Seafarers — key workers critical to securing global supply chains — were left behind. The global regulatory system was shown to be built upon foundations of quicksand and undermined by the existence of the flag of convenience system.
Nautilus believes there must be a review of global ship registration practices. This review should consider how to enforce Article 91 (Nationality of Ships) of the United Nations Convention on the Law of the Sea (UNCLOS) that states there shall be a “genuine link” between the state of registration and vessels on the ship register.
Enforcing Article 91 of UNCLOS is not enough. Domestically the UK should enact cabotage laws to build upon existing laws extending the national minimum wage legislation to vessels trading wholly or mainly in UK waters.
Cabotage has been defined as “the system of reserving a nation’s domestic maritime commerce for its own citizens to ensure the retention of skilled workers and decent jobs for the future of the industry.”
An estimated 80 per cent of the world’s maritime states have some form of cabotage, the UK being an outlier.
In Norway, the government has introduced a Bill to ensure “Norwegian wages and working conditions in Norwegian waters,” meaning seafarers, irrespective of their country of origin or the flag of the vessel they work on, will benefit from the same safety regulations and be paid the same as Norwegian seafarers when in Norwegian waters.

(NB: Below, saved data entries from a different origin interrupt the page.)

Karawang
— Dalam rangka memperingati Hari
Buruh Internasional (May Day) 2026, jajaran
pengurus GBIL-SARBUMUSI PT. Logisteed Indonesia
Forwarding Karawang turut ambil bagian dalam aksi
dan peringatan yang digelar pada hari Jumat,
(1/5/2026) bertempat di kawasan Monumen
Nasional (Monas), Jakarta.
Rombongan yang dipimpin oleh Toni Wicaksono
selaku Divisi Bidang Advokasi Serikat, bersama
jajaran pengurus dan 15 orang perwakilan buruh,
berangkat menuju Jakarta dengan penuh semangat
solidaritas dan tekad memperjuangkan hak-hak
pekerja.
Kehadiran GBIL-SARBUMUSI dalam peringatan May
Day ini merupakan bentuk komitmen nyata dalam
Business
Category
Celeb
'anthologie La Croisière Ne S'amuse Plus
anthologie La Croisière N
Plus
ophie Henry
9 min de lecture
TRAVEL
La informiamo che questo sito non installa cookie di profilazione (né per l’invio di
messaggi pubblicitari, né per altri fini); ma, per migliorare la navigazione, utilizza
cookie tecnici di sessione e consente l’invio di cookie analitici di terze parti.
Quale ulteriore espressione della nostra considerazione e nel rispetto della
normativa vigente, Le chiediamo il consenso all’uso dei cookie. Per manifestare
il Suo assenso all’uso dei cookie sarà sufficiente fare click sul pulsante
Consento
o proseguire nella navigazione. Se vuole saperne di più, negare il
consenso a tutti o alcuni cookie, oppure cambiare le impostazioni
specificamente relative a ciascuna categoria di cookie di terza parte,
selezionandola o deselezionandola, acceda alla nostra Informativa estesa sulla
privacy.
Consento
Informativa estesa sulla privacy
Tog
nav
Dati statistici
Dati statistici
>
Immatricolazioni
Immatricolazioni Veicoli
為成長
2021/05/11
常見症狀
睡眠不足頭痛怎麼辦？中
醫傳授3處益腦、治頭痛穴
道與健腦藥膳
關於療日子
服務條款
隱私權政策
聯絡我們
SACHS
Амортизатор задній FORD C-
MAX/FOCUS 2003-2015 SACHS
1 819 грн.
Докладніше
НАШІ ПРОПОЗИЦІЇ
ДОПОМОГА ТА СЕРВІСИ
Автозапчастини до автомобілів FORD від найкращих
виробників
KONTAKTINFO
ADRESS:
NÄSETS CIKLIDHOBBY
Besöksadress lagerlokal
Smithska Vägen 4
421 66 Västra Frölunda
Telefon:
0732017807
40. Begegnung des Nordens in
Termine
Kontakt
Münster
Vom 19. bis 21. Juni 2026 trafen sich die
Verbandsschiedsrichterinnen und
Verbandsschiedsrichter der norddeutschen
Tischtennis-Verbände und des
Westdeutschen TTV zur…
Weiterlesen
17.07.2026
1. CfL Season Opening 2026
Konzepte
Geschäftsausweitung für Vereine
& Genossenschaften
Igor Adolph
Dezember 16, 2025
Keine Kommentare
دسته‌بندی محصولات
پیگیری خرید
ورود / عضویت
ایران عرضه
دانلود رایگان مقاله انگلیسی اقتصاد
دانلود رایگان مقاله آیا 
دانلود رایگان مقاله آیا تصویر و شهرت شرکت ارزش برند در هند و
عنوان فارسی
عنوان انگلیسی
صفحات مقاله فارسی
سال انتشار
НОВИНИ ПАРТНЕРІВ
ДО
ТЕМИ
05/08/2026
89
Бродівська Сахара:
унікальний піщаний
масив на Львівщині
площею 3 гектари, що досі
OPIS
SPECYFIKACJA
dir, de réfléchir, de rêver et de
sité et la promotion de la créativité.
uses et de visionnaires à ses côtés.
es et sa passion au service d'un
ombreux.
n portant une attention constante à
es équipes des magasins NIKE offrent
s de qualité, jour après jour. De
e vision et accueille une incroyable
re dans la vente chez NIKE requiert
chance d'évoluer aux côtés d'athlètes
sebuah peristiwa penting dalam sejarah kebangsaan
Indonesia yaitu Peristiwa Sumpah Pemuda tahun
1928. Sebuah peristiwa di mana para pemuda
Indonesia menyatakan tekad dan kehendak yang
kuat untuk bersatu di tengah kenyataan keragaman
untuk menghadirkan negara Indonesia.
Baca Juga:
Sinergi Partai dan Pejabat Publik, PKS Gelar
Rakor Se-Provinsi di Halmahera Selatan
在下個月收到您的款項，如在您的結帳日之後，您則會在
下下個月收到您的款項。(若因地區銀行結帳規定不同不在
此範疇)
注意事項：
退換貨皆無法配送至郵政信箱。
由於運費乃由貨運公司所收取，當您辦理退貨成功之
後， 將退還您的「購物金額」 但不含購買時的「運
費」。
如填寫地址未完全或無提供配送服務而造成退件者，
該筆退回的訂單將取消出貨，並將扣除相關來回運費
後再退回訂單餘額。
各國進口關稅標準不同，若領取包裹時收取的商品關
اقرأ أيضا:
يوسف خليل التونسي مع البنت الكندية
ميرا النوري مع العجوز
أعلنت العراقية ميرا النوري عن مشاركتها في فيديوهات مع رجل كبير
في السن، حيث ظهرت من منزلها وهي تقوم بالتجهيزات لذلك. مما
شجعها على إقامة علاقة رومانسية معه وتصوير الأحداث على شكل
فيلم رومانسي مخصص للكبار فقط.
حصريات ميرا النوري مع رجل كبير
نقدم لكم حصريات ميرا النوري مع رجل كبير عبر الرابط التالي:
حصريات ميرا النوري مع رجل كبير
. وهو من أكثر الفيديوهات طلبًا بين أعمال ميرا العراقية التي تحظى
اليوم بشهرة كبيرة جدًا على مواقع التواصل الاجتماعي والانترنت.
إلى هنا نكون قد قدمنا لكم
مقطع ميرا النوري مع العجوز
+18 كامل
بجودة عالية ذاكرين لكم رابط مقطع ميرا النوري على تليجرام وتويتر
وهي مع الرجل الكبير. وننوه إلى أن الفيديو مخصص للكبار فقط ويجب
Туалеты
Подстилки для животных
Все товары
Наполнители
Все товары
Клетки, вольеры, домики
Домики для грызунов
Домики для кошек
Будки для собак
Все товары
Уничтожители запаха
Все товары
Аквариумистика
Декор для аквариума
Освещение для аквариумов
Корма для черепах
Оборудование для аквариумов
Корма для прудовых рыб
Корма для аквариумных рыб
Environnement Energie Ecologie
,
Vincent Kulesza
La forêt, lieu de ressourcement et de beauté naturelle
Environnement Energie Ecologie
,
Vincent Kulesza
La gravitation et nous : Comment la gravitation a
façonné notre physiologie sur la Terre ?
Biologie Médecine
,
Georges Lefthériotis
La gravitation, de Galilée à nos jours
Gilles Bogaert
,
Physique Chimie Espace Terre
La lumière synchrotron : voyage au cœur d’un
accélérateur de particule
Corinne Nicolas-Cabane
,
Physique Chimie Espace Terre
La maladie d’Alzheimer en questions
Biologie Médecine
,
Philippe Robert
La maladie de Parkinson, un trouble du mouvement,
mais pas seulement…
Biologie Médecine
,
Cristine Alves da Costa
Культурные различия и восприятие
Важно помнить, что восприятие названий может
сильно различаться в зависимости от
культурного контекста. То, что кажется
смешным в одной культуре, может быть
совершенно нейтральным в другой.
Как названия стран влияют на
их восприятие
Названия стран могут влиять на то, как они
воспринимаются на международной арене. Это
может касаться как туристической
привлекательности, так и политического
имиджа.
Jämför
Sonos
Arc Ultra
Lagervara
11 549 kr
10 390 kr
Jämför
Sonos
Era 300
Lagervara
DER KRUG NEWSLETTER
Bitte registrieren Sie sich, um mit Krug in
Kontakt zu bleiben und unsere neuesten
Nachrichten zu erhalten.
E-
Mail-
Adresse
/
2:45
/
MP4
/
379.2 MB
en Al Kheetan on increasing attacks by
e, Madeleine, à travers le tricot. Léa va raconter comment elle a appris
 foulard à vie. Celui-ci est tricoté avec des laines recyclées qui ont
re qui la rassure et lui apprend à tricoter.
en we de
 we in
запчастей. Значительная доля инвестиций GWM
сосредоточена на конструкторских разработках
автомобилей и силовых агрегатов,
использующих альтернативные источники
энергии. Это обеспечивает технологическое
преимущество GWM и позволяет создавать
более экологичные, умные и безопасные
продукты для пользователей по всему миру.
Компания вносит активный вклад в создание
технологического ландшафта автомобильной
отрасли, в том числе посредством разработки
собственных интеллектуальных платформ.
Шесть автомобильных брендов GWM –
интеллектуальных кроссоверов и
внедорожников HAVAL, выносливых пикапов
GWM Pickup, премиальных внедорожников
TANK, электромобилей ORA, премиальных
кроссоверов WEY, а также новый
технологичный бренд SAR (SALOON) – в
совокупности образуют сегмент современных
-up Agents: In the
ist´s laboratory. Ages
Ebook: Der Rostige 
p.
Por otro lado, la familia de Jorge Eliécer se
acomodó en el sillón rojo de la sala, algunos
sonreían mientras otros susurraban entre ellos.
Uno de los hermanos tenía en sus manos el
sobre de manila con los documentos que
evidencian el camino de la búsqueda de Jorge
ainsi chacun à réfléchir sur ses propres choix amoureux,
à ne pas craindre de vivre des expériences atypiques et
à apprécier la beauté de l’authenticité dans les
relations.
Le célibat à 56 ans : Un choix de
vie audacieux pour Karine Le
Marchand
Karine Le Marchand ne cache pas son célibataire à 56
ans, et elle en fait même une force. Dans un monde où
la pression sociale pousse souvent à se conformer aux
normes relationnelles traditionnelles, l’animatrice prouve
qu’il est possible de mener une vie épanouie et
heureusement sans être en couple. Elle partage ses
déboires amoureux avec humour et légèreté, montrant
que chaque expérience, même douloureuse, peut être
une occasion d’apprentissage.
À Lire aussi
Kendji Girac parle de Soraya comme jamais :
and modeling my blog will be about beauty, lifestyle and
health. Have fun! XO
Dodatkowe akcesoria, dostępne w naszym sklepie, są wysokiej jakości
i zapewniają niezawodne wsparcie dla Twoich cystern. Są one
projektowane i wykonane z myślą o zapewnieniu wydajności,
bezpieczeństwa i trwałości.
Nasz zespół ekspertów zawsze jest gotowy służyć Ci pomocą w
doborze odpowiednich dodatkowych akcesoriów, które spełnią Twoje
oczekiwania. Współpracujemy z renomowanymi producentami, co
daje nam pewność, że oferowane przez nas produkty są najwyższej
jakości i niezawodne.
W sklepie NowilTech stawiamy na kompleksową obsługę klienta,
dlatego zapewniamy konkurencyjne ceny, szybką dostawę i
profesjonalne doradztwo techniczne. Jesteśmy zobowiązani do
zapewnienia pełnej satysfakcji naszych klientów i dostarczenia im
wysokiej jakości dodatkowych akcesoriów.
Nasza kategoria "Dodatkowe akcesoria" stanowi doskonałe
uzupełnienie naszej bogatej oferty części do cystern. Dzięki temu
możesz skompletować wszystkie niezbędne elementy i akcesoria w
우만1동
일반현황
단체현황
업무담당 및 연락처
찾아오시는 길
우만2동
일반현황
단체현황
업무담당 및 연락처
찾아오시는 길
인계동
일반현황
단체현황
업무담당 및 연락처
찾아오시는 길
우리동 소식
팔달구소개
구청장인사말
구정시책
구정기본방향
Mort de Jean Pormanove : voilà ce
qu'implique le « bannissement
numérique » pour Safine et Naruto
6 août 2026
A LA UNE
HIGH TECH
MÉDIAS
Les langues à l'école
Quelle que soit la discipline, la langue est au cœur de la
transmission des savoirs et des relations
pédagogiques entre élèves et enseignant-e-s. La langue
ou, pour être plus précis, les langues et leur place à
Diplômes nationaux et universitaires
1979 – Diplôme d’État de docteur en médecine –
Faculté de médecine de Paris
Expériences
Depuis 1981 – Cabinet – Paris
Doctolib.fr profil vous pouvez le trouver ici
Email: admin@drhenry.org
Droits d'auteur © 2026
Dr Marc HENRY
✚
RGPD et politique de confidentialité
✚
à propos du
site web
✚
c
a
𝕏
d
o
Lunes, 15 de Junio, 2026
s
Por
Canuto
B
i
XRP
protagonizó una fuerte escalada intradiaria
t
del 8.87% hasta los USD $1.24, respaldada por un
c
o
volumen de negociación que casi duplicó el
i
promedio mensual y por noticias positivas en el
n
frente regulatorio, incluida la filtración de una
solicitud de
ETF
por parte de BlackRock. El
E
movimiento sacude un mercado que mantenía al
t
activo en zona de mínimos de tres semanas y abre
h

To grow the domestic shipping industry, grow the UK flag and ensure good employment for UK maritime professionals, underpinned by collective bargaining agreements and fair pay agreements for all who work here, the UK government should follow the lead of other countries that have understood the strategic importance of supporting their domestic maritime industries.
Without robust legislative efforts in support of domestic shipping, opportunities for training and employment of UK resident seafarers will continue to be undermined by shipowners based in the UK continuing to use flags of convenience.
These efforts must also extend to visa and immigration policies that support and seek to grow the domestic workforce, especially when working in territorial waters.
The continued proliferation of FOCs has heralded the rise of “social dumping” and fuelled a race to the bottom in terms and conditions for seafarers.
The most blatant example of this was P&O Ferries’ sacking of 786 maritime professionals in March 2022 on vessels flying flags of convenience with replacement crews being exploited.
It is often said that those who do not learn the lessons of history are doomed to repeat it, and the lesson from the pandemic is clear: the global maritime industry must be regulated; never again can the rights of seafarers be collateral damage in the fight against a global pandemic.
We must end the flag of convenience system and enact laws protecting our domestic maritime industry and our maritime professionals.
We congratulate the ITF for its 75-year war on FOCs and pledge our continued support to them in the fight for justice for all seafarers!
Mark Dickinson is general secretary of maritime union Nautilus International.